▸ PROBLEM STATEMENT: Print the listing below exactly, images excluded.

▸ SOURCE MATERIAL:

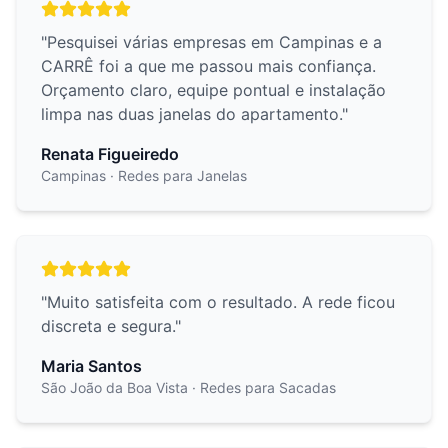
"
Pesquisei várias empresas em Campinas e a
CARRÊ foi a que me passou mais confiança.
Orçamento claro, equipe pontual e instalação
limpa nas duas janelas do apartamento.
"
Renata Figueiredo
Campinas
· Redes para Janelas
"
Muito satisfeita com o resultado. A rede ficou
discreta e segura.
"
Maria Santos
São João da Boa Vista
· Redes para Sacadas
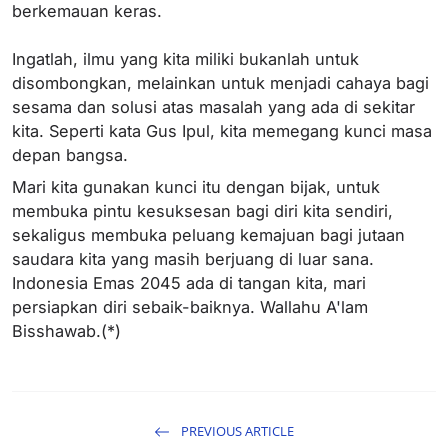
berkemauan keras.
Ingatlah, ilmu yang kita miliki bukanlah untuk
disombongkan, melainkan untuk menjadi cahaya bagi
sesama dan solusi atas masalah yang ada di sekitar
kita. Seperti kata Gus Ipul, kita memegang kunci masa
depan bangsa.
Mari kita gunakan kunci itu dengan bijak, untuk
membuka pintu kesuksesan bagi diri kita sendiri,
sekaligus membuka peluang kemajuan bagi jutaan
saudara kita yang masih berjuang di luar sana.
Indonesia Emas 2045 ada di tangan kita, mari
persiapkan diri sebaik-baiknya. Wallahu A'lam
Bisshawab.(*)
PREVIOUS ARTICLE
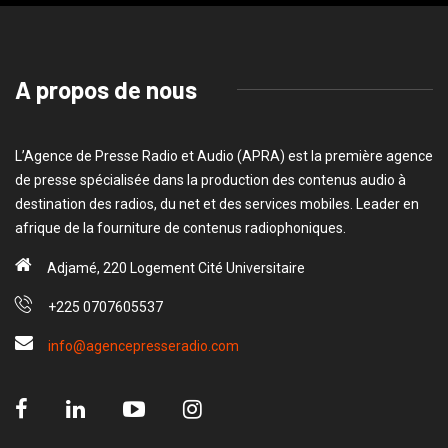
A propos de nous
L’Agence de Presse Radio et Audio (APRA) est la première agence
de presse spécialisée dans la production des contenus audio à
destination des radios, du net et des services mobiles. Leader en
afrique de la fourniture de contenus radiophoniques.
Adjamé, 220 Logement Cité Universitaire
+225 0707605537
info@agencepresseradio.com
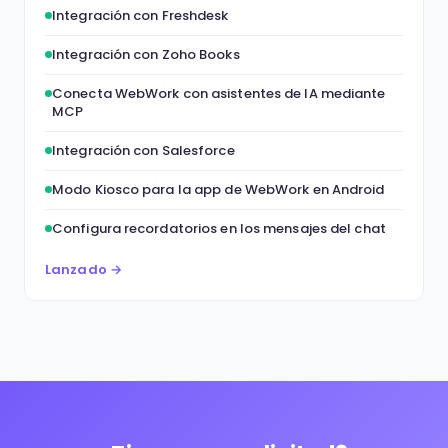
Integración con Freshdesk
Integración con Zoho Books
Conecta WebWork con asistentes de IA mediante
MCP
Integración con Salesforce
Modo Kiosco para la app de WebWork en Android
Configura recordatorios en los mensajes del chat
Lanzado →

▸ ANSWER BELOW:
"
Pesquisei várias empresas em Campinas e a
CARRÊ foi a que me passou mais confiança.
Orçamento claro, equipe pontual e instalação
limpa nas duas janelas do apartamento.
"
Renata Figueiredo
Campinas
· Redes para Janelas
"
Muito satisfeita com o resultado. A rede ficou
discreta e segura.
"
Maria Santos
São João da Boa Vista
· Redes para Sacadas
berkemauan keras.
Ingatlah, ilmu yang kita miliki bukanlah untuk
disombongkan, melainkan untuk menjadi cahaya bagi
sesama dan solusi atas masalah yang ada di sekitar
kita. Seperti kata Gus Ipul, kita memegang kunci masa
depan bangsa.
Mari kita gunakan kunci itu dengan bijak, untuk
membuka pintu kesuksesan bagi diri kita sendiri,
sekaligus membuka peluang kemajuan bagi jutaan
saudara kita yang masih berjuang di luar sana.
Indonesia Emas 2045 ada di tangan kita, mari
persiapkan diri sebaik-baiknya. Wallahu A'lam
Bisshawab.(*)
PREVIOUS ARTICLE
A propos de nous
L’Agence de Presse Radio et Audio (APRA) est la première agence
de presse spécialisée dans la production des contenus audio à
destination des radios, du net et des services mobiles. Leader en
afrique de la fourniture de contenus radiophoniques.
Adjamé, 220 Logement Cité Universitaire
+225 0707605537
info@agencepresseradio.com
Integración con Freshdesk
Integración con Zoho Books
Conecta WebWork con asistentes de IA mediante
MCP
Integración con Salesforce
Modo Kiosco para la app de WebWork en Android
Configura recordatorios en los mensajes del chat
Lanzado →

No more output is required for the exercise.